One would like to believe/hope/pretend this was a one-off.

But in Nova Scotia, blame the messenger is, and has long been, business as usual.

Consider one other related but unrelated item from that same Friday Morning File.

My colleague, Jennifer Henderson, reported on a post-cabinet meeting scrum with reporters. During it, Brian Flinn, the veteran politics reporter, asked Premier Tim Houston if he considered his government’s secretive appointment of Tory operative Rob Batherson to a position with the newly minted Clean Electricity Solutions Task Force as “patronage.”

Before we hear Houston’s response, a little background, courtesy of Jennifer:

Batherson is the former president of the Nova Scotia Progressive Conservative Party, and previously worked as part of the executive team at Colour, a public relations and advertising firm. He has volunteered on many community boards, including chairing Neptune Theatre. He worked as communications director for former PC Premier John Hamm.
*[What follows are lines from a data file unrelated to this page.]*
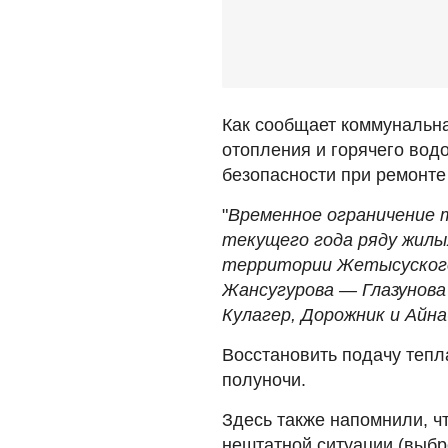
Как сообщает коммунальн
отопления и горячего вод
безопасности при ремонте
"
Временное ограничение 
текущего года ряду жилых
территории Жетысуского
Жансугурова — Глазунова
Кулагер, Дорожник и Айнаб
Восстановить подачу тепл
полуночи.
Здесь также напомнили, ч
нештатной ситуации (выбр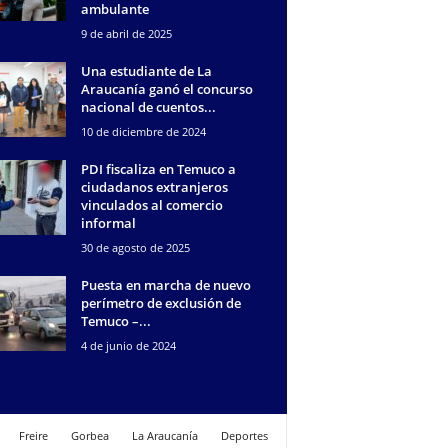
ambulante
9 de abril de 2025
Una estudiante de La
Araucanía ganó el concurso
nacional de cuentos...
10 de diciembre de 2024
PDI fiscaliza en Temuco a
ciudadanos extranjeros
vinculados al comercio
informal
30 de agosto de 2025
Puesta en marcha de nuevo
perímetro de exclusión de
Temuco –...
4 de junio de 2024
Freire
Gorbea
La Araucanía
Deportes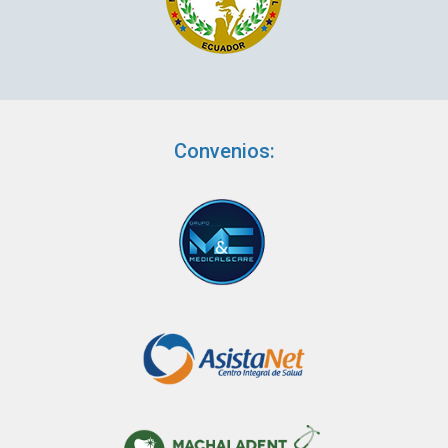
Convenios: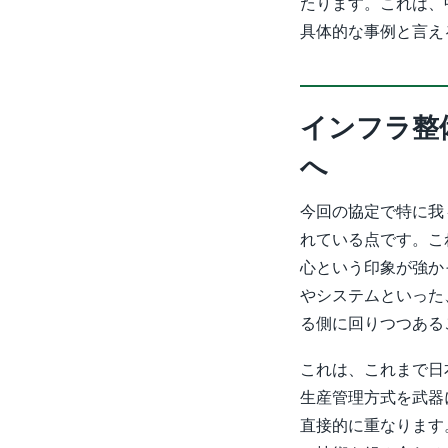
たります。これは、
具体的な事例と言え
インフラ整
へ
今回の協定で特に我
れている点です。こ
心という印象が強か
やシステムといった
る側に回りつつある
これは、これまで日
生産管理方式を武器
直接的に重なります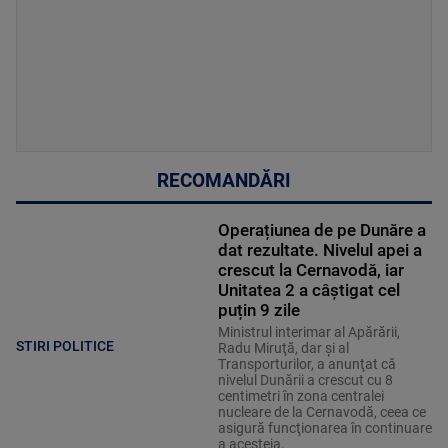
RECOMANDĂRI
Operațiunea de pe Dunăre a
dat rezultate. Nivelul apei a
crescut la Cernavodă, iar
Unitatea 2 a câștigat cel
puțin 9 zile
Ministrul interimar al Apărării,
STIRI POLITICE
Radu Miruţă, dar şi al
Transporturilor, a anunţat că
nivelul Dunării a crescut cu 8
centimetri în zona centralei
nucleare de la Cernavodă, ceea ce
asigură funcţionarea în continuare
a acesteia.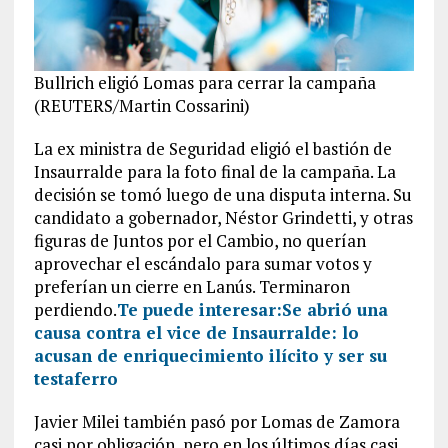
Bullrich eligió Lomas para cerrar la campaña
(REUTERS/Martin Cossarini)
La ex ministra de Seguridad eligió el bastión de
Insaurralde para la foto final de la campaña. La
decisión se tomó luego de una disputa interna. Su
candidato a gobernador, Néstor Grindetti, y otras
figuras de Juntos por el Cambio, no querían
aprovechar el escándalo para sumar votos y
preferían un cierre en Lanús. Terminaron
perdiendo.
Te puede interesar:
Se abrió una
causa contra el vice de Insaurralde: lo
acusan de enriquecimiento ilícito y ser su
testaferro
Javier Milei también pasó por Lomas de Zamora
casi por obligación, pero en los últimos días casi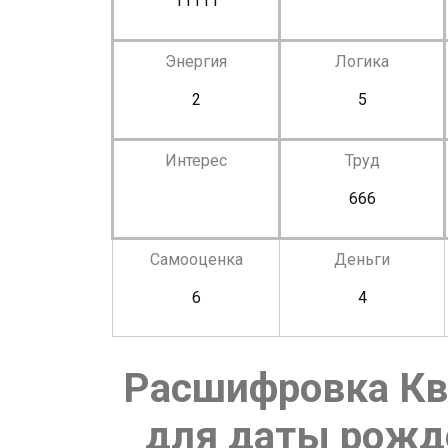
11111
Энергия
Логика
2
5
Интерес
Труд
666
Самооценка
Деньги
6
4
Расшифровка Кв
для даты рожде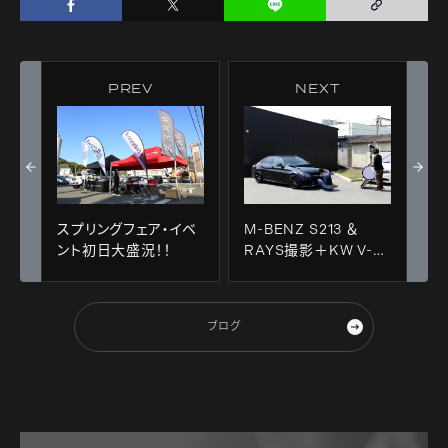
PREV
NEXT
スプリングフェア・イベ
M-BENZ S213 ＆
ント初日大盛況！！
RAYS撮影＋KW V-3
装着!!
ブログ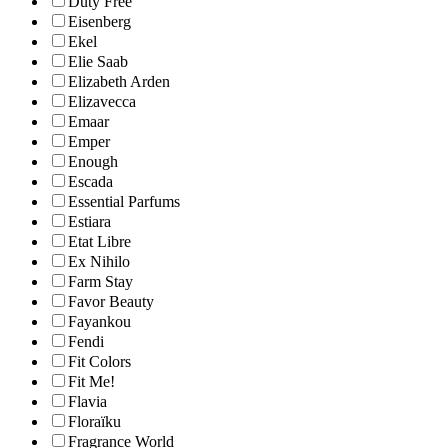
Duty Free
Eisenberg
Ekel
Elie Saab
Elizabeth Arden
Elizavecca
Emaar
Emper
Enough
Escada
Essential Parfums
Estiara
Etat Libre
Ex Nihilo
Farm Stay
Favor Beauty
Fayankou
Fendi
Fit Colors
Fit Me!
Flavia
Floraïku
Fragrance World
In 2017, Batherson ran unsuccessfully as a candidate for the provincial PC party in the riding of Halifax Citadel-Sable Island.

Batherson’s appointment with the Clean Electricity Task Force was not made public and was ferreted out through a Freedom of Information request made by Brian Flinn…

Houston’s initial response was perhaps not unreasonable.

[He] described the hiring as the result “of a competitive process” where five parties had been “invited” to submit bids and only one responded, Batherson’s Harbourview Public Affairs. 

Perhaps… Houston, of course, didn’t bother to explain why he didn’t bother to make Batherson’s appointment public at the time or why he wasn’t transparent about the hiring process, including who was asked to bid and why they declined to do so. But then, like Wright, Houston chose to defend his government’s appointment by attacking journalists for finding out what the government doesn’t appear to want us to know:

“I think until the end of time, reporters will sit in this room and look at people who are doing work for the government and ascribe some sinister motive to it,” Houston said. “When the government goes through a competitive process and one person responds, I guess your suggestion would be that we just not do the work because we only had one respondent and some people don’t like the respondent or their past.”

And, of course, Houston didn’t address the larger “pattern of behaviour” issue, which Liberal MLA Braedon Clark raised:

“Unfortunately, this is a pattern we see with this government where they are hiring friends and confidantes and people who are involved in the provincial or federal party. We saw that with Invest Nova Scotia, we saw that with Build Nova Scotia — we see that now on Clean Electricity and at the Nova Scotia Health Authority (with the appointment of Karen Oldfield as interim CEO two years ago). This is not an isolated incident but a pattern across government.”

There are too many similar patterns in Nova Scotia. As John Prine once wrote, “The news just repeats itself/ like some forgotten dream that we’ve both seen.”